Acara sebagai kegiatan perdana usai resmi menempati kembali kantor itu berlangsung khidmat. Ketua Umum PWI Pusat Akhmad Munir memimpin langsung kegiatan bersama para pengurus baru yang dibentuknya. Acara yang berlangsung khidmat tersebut dihadiri Ketua Dewan Kehormatan Atal S. Depari dan Sekjen Zulmansyah Sekedang.
“Tasyakuran ini bagian dari ‘ruwatan’, yakni ikhtiar spiritual agar perjalanan PWI lima tahun ke depan lebih lancar. Kami niatkan agar kepengurusan PWI Pusat 2025–2030 dilancarkan, diridhoi, dan selalu mendapat hidayah Allah,” kata Munir dalam sambutannya.
Pria yang juga Direktur Utama LKBN Antara itu menyatakan, kegiatan perdana tersebut menjadi ungkapan syukur atas kelancaran proses pemilihan pengurus baru hingga kembalinya PWI ke kantor lama mereka di Gedung Dewan Pers. “Mudah-mudahan apa yang kami niatkan dan kami doakan ini menjadi awal yang baik.”
Dr. Firdaus Turmudzi yang memimpin doa pada acara tersebut menekankan pentingnya mensyukuri setiap hikmah dari Allah.
“Profesi wartawan punya tugas mulia dalam menyampaikan kebenaran kepada masyarakat. Saya sangat gembira, hari ini yang mendoakan kita adalah anak-anak yatim yang in sya Allah doanya diterima,” ujar Firdaus.
Kembalinya PWI ke lantai 4 Gedung Dewan Pers menandai babak baru perjalanan organisasi wartawan tertua di Indonesia tersebut.
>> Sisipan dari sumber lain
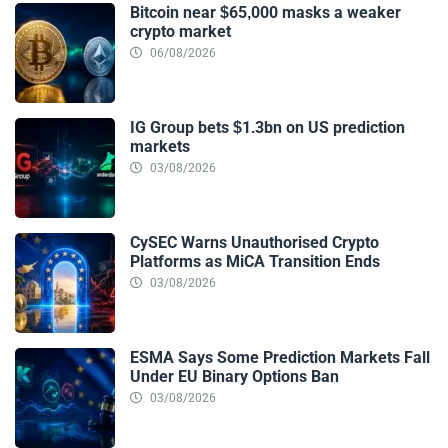
Bitcoin near $65,000 masks a weaker
crypto market
06/08/2026
IG Group bets $1.3bn on US prediction
markets
03/08/2026
CySEC Warns Unauthorised Crypto
Platforms as MiCA Transition Ends
03/08/2026
ESMA Says Some Prediction Markets Fall
Under EU Binary Options Ban
03/08/2026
Ruangan yang setahun lebih kosong, kini kembali hidup dengan aktivitas para wartawan.
Sebelumnya, kantor PWI di lantai 4 sempat ditutup sejak 1 Oktober 2024 menyusul keluarnya Surat Keputusan Dewan Pers No. 1103/DP/K/IX/2024 yang melarang penggunaan kantor akibat dualisme kepengurusan. Tak hanya itu, PWI juga kehilangan kewenangan menyelenggarakan Uji Kompetensi Wartawan (UKW).
Namun, sejak Kamis (25/9/25), Dewan Pers yang dipimpin Komaruddin Hidayat secara resmi menyerahkan kembali kunci kantor kepada pengurus PWI Pusat periode 2025–2030.
“Lantai 4 seperti ruang horor bila dibiarkan kosong. Kami lega, akhirnya PWI bisa kembali beraktivitas di sini,” kata Komaruddin.
Bagi Akhmad Munir, pengembalian kantor bukan sekadar serah terima kunci, melainkan momentum penting untuk konsolidasi organisasi.
Ia menegaskan, di bawah kepemimpinannya, PWI siap melanjutkan agenda strategis, seperti penyelesaian dualisme, verifikasi anggota, dan pelaksanaan program andalan, termasuk penyelenggaraan UKW, Sekolah Jurnalistik Indonesia, serta pelatihan jurnalistik.
“Pers yang kuat, sehat, dan beretika hanya bisa dibangun lewat wartawan yang kompeten. Itulah tugas besar PWI ke depan,” kata Munir tegas.